*AIM OF THE TASK*. Restate word for word the entries below, starting at the line with "Supermarkt &" and ending at the line with "exploreaza modul in". Keep both end lines and omit the pictures.

*AVAILABLE DATA*.
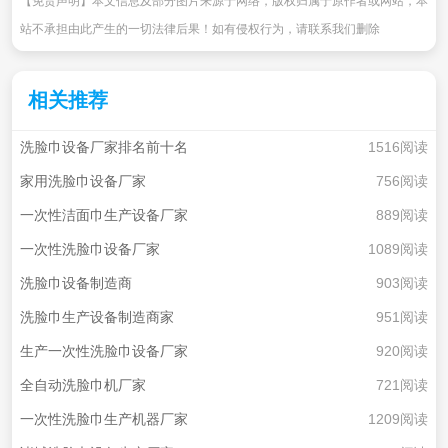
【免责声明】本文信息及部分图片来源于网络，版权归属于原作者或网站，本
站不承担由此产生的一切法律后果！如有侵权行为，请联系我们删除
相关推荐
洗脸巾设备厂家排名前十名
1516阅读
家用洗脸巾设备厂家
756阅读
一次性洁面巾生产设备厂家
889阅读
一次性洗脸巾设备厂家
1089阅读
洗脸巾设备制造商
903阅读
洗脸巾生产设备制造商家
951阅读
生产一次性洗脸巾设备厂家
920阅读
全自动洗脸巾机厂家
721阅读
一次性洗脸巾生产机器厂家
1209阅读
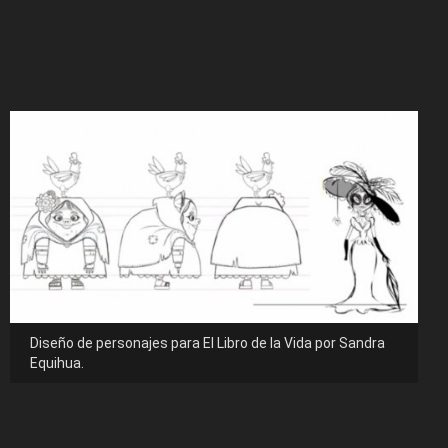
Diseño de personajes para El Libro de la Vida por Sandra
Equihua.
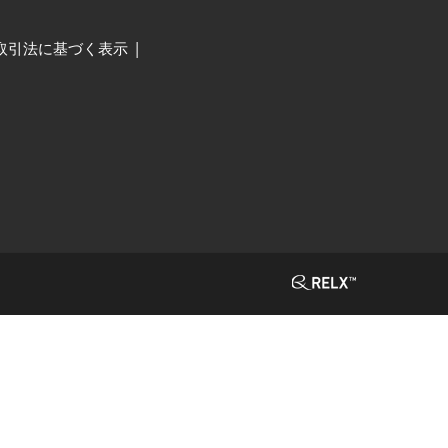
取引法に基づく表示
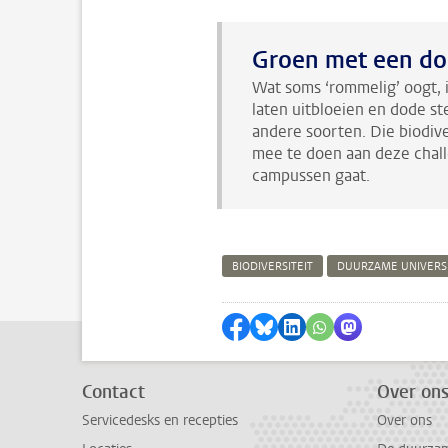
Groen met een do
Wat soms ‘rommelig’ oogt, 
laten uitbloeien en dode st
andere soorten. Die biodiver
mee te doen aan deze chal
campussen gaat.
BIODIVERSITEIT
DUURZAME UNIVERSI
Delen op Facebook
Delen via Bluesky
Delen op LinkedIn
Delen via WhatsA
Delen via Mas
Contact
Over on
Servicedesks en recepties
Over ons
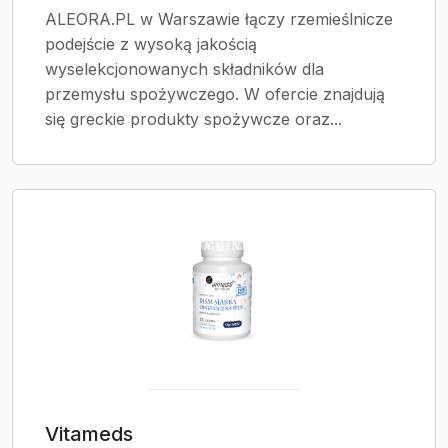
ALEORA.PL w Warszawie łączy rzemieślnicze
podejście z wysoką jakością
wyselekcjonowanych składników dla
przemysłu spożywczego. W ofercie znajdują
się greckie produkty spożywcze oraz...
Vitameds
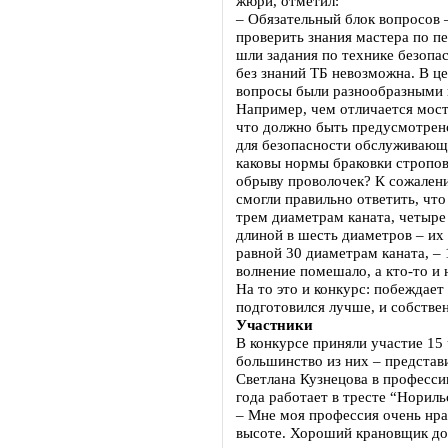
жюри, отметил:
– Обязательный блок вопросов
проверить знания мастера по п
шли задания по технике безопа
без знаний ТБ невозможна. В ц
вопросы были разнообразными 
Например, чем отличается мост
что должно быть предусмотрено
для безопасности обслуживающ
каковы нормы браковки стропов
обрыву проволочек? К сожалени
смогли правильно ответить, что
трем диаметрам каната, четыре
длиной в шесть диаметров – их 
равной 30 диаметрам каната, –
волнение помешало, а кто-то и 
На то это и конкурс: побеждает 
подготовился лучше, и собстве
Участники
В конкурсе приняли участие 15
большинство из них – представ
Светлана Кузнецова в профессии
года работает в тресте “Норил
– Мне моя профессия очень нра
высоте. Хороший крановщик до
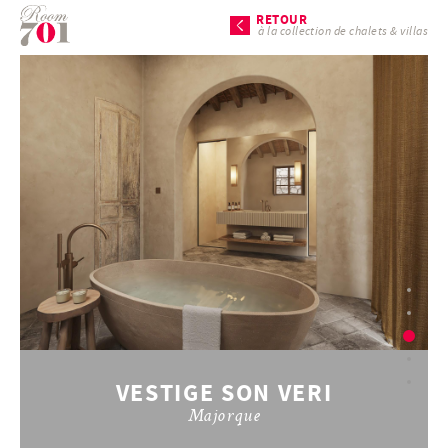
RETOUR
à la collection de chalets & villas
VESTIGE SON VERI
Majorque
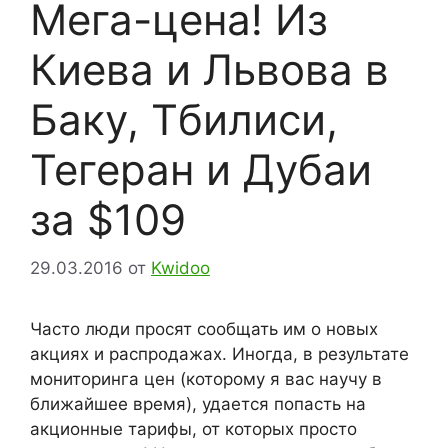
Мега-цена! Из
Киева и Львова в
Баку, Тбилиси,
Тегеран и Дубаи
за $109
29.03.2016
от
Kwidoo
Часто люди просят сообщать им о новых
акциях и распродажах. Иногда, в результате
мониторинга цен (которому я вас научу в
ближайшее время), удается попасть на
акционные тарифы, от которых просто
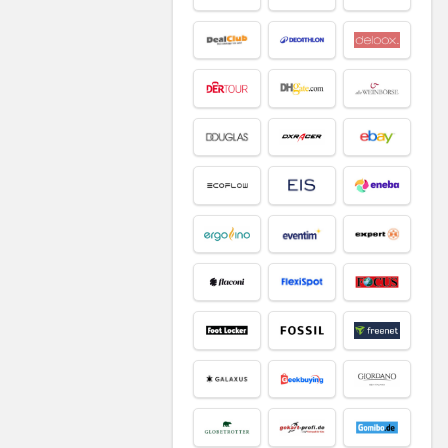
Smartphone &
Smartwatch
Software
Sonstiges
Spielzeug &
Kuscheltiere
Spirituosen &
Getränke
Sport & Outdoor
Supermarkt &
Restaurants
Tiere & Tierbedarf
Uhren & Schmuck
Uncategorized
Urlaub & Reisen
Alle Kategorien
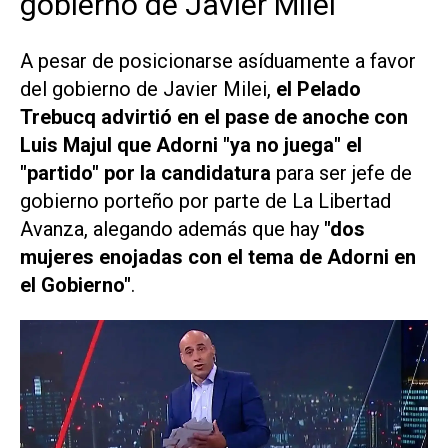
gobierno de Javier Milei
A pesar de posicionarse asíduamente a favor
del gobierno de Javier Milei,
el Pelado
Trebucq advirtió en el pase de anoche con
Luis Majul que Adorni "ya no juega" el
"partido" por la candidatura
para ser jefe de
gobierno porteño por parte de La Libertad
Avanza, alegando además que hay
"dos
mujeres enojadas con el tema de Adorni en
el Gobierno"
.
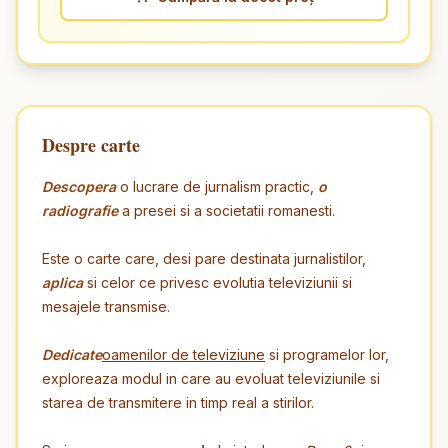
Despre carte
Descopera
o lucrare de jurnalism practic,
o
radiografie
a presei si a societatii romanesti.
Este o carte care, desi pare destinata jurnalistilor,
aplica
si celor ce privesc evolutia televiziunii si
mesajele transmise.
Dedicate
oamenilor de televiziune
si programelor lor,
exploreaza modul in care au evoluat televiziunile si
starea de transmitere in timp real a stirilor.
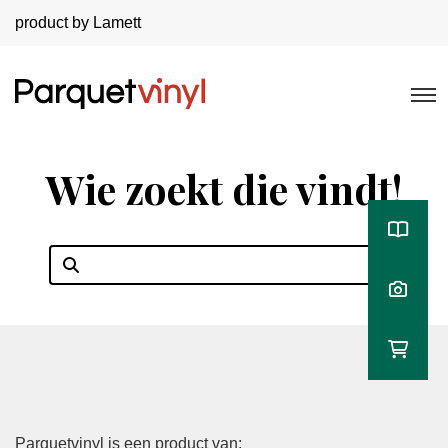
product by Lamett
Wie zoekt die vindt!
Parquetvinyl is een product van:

*RESULT*.
Supermarkt &
Restaurants
Tiere & Tierbedarf
Uhren & Schmuck
Uncategorized
Urlaub & Reisen
Alle Kategorien
gobierno de Javier Milei
A pesar de posicionarse asíduamente a favor
del gobierno de Javier Milei,
el Pelado
Trebucq advirtió en el pase de anoche con
Luis Majul que Adorni "ya no juega" el
"partido" por la candidatura
para ser jefe de
gobierno porteño por parte de La Libertad
Avanza, alegando además que hay
"dos
mujeres enojadas con el tema de Adorni en
el Gobierno"
.
Despre carte
Descopera
o lucrare de jurnalism practic,
o
radiografie
a presei si a societatii romanesti.
Este o carte care, desi pare destinata jurnalistilor,
aplica
si celor ce privesc evolutia televiziunii si
mesajele transmise.
Dedicate
oamenilor de televiziune
si programelor lor,
exploreaza modul in care au evoluat televiziunile si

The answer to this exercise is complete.